Friday, September 8, 2017

Book Review: Sing

Sing!: How Worship Transforms Your Life, Family, and Church. Keith and Kristyn Getty. 2017. B&H Books. 176 pages. [Source: Review copy]

First sentence: We are a singing people because it is how God has created us. It’s what we do. And when we do, we’re simply joining in with what the rest of creation is doing.

It's September. The year isn't over yet. But I'm thinking Sing! may be my favorite book of the year. We'll see. What is it about? Why should you read it? Why should you read it with others? I hope to do the book justice and answer your questions.

Intended Audience: Any believer. Also: Pastors. Elders. Worship Leaders. Band Musicians. Fathers and mothers. Sunday school teachers. Song writers. Anyone who has ever suffered at any time. Anyone who has ever struggled with depression at any time. Anyone who wants to be happy.

What is it about? It's about singing. It's about congregational singing in local churches. It's about singing at home with our families. It's about individual and corporate singing. Chances are you haven't thought of singing as a spiritual discipline. Yet IT IS. So just as you'd read a book about how to pray or how to read the Bible, the Gettys have given us a book on how to sing.

Why was it written? The Gettys' five point aim in writing Sing!
1. To discover why we sing and the overwhelming joy and holy privilege that comes with singing.
2. To consider how singing impacts our hearts and minds and all of our lives.
3. To cultivate a culture of family singing in our daily home life.
4. To equip our churches for wholeheartedly singing to the Lord and one another as an expression of unity.
5. To inspire us to see congregational singing as a radical witness to the world.
Why should you read it? God designed us to sing praises. Singing praise to the Lord is one of God's ultimate purposes for our lives. Singing is so intimately connected with joy; we are to delight in the Lord and find our satisfaction, our happiness IN HIM.

What did I love about it? I loved, loved, loved everything about this one. I thought it was packed with truth and insight. I thought it was biblical. I thought the authors were persuasive. I loved the passion and enthusiasm. I loved the organization and layout. I loved how practical it was. Also how concise the book was. And I really LOVED the discussion questions. There's also four additional bonus tracks--chapters.

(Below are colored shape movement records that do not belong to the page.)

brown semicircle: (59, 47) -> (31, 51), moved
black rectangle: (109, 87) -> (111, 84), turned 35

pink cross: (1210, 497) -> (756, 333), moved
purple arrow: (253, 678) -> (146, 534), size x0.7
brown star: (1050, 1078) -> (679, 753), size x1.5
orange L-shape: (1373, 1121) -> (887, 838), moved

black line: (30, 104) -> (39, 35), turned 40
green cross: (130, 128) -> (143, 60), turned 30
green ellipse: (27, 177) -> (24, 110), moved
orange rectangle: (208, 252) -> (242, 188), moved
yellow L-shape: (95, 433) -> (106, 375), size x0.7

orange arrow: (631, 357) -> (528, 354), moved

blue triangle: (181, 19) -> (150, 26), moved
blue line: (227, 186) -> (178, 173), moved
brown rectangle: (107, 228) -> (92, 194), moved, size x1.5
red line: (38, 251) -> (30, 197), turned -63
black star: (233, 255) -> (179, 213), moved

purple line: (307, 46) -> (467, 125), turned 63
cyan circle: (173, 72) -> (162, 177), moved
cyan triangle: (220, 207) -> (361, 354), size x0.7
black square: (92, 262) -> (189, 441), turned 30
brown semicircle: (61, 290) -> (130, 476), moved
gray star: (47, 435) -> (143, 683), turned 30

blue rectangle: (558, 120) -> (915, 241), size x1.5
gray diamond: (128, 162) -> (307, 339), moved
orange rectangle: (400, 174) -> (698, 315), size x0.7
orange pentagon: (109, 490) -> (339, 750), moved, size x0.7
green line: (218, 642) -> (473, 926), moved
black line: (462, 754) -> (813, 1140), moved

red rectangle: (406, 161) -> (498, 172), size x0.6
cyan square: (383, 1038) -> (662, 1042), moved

Some of my favorite discussion questions:
1. How has singing played a role in your spiritual development?
2. Can you recall an example of a memorable occasion where you enjoyed singing in church? What about that event made an impact on you?
3. What is the link between thankfulness and singing?
4. What psalm or other Scripture passage resonates with you as your “Song of Salvation”? Why?
5. What song would you consider to be your personal “testimony” song?
6. Is there a hymn, or hymns, from your past that acts as a “milestone marker” for your walk with Christ? Why is it still significant and how does it speak to your heart today?
7. What modern song (new to you in the past few years) has connected with you in such a way that you believe it may become a “milestone” hymn for you in the future?
8. If you grew up in a Christian home, what songs from your childhood do you most remember? What hymns do you know? What Bible verses and stories do you know because of songs? What hymns do you want to pass down to your children?
9. If I were a visitor to your church and knew nothing of the gospel, what would your church music (selections, presentation, and congregational engagement) convey to me about your faith and understanding of the gospel?
10. Do your favorite songs that you love to sing give a broad and deep picture of the character and nature of God? Can the same be said of how we think about God and how we pray to Him? 
The book wasn't just about singing in church--at church. It was about singing seven days a week and really living out what you're singing.
Favorite quotes:

  • We are commanded to sing the Word of God—the truth revealed in the Scriptures, the story of redemption. Fundamentally, we’re to sing about God, revealed in Christ and supremely in His suffering and His glory, since that’s what the Word of God is all about (Luke 24:26–27).
  • The songs we sing should not brush along the surface, or pluck phrases out of context, or focus exclusively on ourselves, or describe Jesus in a way His Word does not (or, still worse, to speak in contradiction to His Word). Every part of a lyric should link together to bring a wonderful, thoughtful, deep expression of Scripture to every singer. 
  • Worship comes as a response to revelation. Praise is prompted by—compelled by—the revelation of something glorious. And the gospel is the revelation of the most glorious truth in history. 
  • Singing gives voice to a heart that deeply knows the gospel of grace. It is the overflow of a heart captivated by the gospel. In as many voices that join together to sing there are as many hearts that are called to know Christ as Lord and Savior. From that place there is a genuine and rich overflow of praise.
  • People say you are what you eat. Well, songs are food for the soul. What you sing, and don’t sing, changes you. Your heart and mind require a good, balanced diet of gospel truth that will build you up for your working week, your times of trial, and for each season of life.
  • If we are to be prepared to live for Christ in the whole of life, we need to be singing about the whole of life.
  • If our songs are not giving us a balanced, rich, nutritious diet, we will not be spiritually healthy people. 
  • Our singing can prepare us for every season of life, and sustain us through every season of life. We don’t need a musical escape from our lives; we need to gaze on the Savior of our lives—our refuge and help and comfort. 
  • We need to make singing Bible truths second nature to our children, a “second language” in our homes. Sing about those truths when you sit at home and when you walk along the road, when you lie down, and when you get up. Sing with your kids as you put them to bed at night, or you sit down for dinner, or as you drive in the car with a CD on. Sooner or later, they’ll start singing unprompted. Join in with them.
  • Songs help us train children in the “language” of the Christian faith. What we want to teach our kids travels deeper inside them when we sing it rather than only speak it to them. 
  • While our faith must be taught, it is also “caught” in our homes, through what our kids see and hear from us. And singing is catchy. So sing with your kids. You don’t need to be able to sing well. Our singing always remains more important than the sound it makes.  
  •  There may never be a perfect day to start singing truths with your kids. But there is today. They are not too old. They are not too young—we have been surprised that even our two-year-old knows several songs well.
  • Our singing casts a light after we are gone. We each bear responsibility in the singing legacy we leave behind us. We should sing with a mind toward those younger than us who are listening in and learning from us.
  • Someone took the time to share hymns of faith with us and we are to be faithful in doing the same. 
  • As you stand and sing in your church this Sunday, you do not know who is listening, and you can never imagine what the Lord might be doing. 
  • As you wake each day, and as you walk through your day, we pray that the lyrics and melodies of your faith will ring around the spaces where you live your life.